Wednesday, August 8, 2012

Praise Him in the Morning (even if you aren't a morning person)

"But I will sing of your strength, in the morning I will sing of your love; for you are my fortress, my refuge in times of trouble." Psalm 59:16


I am NOT a morning person.

It's just a simple fact. 

My husband goes to work incredibly early and I remain cuddled under the blankets for as long as possible. I would love if I could change this about myself. Who wouldn't like to have a few extra hours in the day to get things done? Yet for all my efforts to change I remain stuck in a routine of rushing through the mornings--always running late, always feeling stressed. 

Sometimes it's really hard to praise God in the midst of the morning rush, when my mind is focused on the dread of a long commute and a stressful work day ahead. Most mornings I grumble to myself and wish for it to be Saturday already.

Today, however, I took a different approach. I still slept later than I should have, and I'll confess right now that I did in fact miss my morning workout. oops! BUT, I made an effort to pray through everything I was doing and to focus on the blessings around me. You know what? I have a lot to be thankful for. 

While I struggle daily with the fact that we don't have children yet, I'm blessed beyond words to wake up to these two beautiful faces every morning.



Thank you, Lord, for bringing these sweeties into my life. They show me unconditional love every morning. Okay, so maybe it is conditional. They're infinitely more cuddly after they've been fed.

And while I'm always a little bummed that my husband is already gone when I wake up, I'm thankful that he takes the time each morning to kiss my groggy self goodbye and leaves me a daily love note by the coffee machine. aww!


Thank you, Lord, for the simple things that get me through my mornings. 

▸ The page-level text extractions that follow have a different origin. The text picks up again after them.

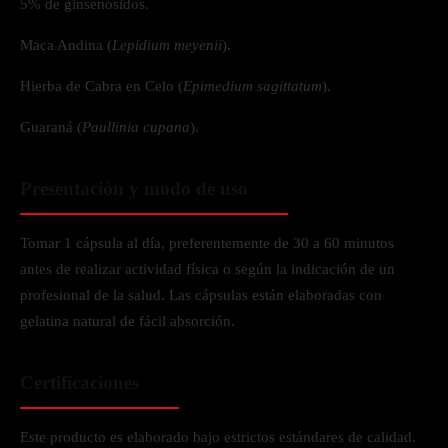
5% de ginsenósidos.
Maca Andina (
Lepidium meyenii
).
Hierba de Cabra en Celo (
Epimedium sagittatum
).
Guaraná (
Paullinia cupana
).
Presentación y modo de uso
Tomar 1 cápsula al día, preferentemente de 30 a 60 minutos
antes de realizar actividad física o según la indicación de un
profesional de la salud. Las cápsulas están elaboradas con
gelatina natural de fácil absorción.
Certificaciones
Este producto es elaborado bajo estrictos estándares de calidad.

I am loved and blessed beyond measure.



Tuesday, August 7, 2012

One Thousand Gifts

I'll be starting the book One Thousand Gifts by Ann Voskamp this week. Have you read it? It's been on my "to-be-read" list for some time now. Check out the trailer for the book here:




Where is the Lord? Chronicling God's blessings in the midst of turmoil.

I'm not one to make New Year's resolutions. While I love the idea of a new start, a blank page, a fresh canvas, it's far too easy to let real life come sneaking back in and push aside our good intentions. Unused gym memberships, anyone?

That being said, at the beginning of 2012, specifically on Sunday, January 2nd when our pastor preached the New Year's sermon, the Lord began to speak to me about counting my blessings and praising Him in the midst of turmoil. It's a theme that I've seen repeated in my life throughout the year.

Which leads me here--to creating this blog and sharing what the Lord has laid on my heart.

It's easy to question the Lord's presence in my life when I'm only focused on my problems right now. The negative has a way feeling like it far out weighs the positive when you're in the thick of it.

And I'm definitely in the thick of it. Stuck in the mud and muck that is life sometimes. I'm struggling right now with some big ones--financial burdens, infertility, my husband's back injury, work stress, and the possibility of losing my job--to name a few.

But does that mean that God has abandoned me or doesn't care about my situation? No. Of course not. And I know that, but how do I stay focused on that simple truth? In the past, I've found that keeping a journal is an awesome way to see God's hand at work in my life. I've been praying, and I feel compelled to put this out into the world for whatever purpose God may have to use it for, if only to remind you all that we truly are blessed.

I am going to chronicle my blessings from God in a blog. Hopefully daily. Just simple pictures and notes of everything I can think of and everything that He reminds me of captured as evidence of His perfect grace, mercy, faithfulness, and love. I will strive to praise him continually through the everyday trials of life. I know I am blessed in an infinite number of ways that I just need constant reminding of, so I will bless, praise, and worship the Lord in return.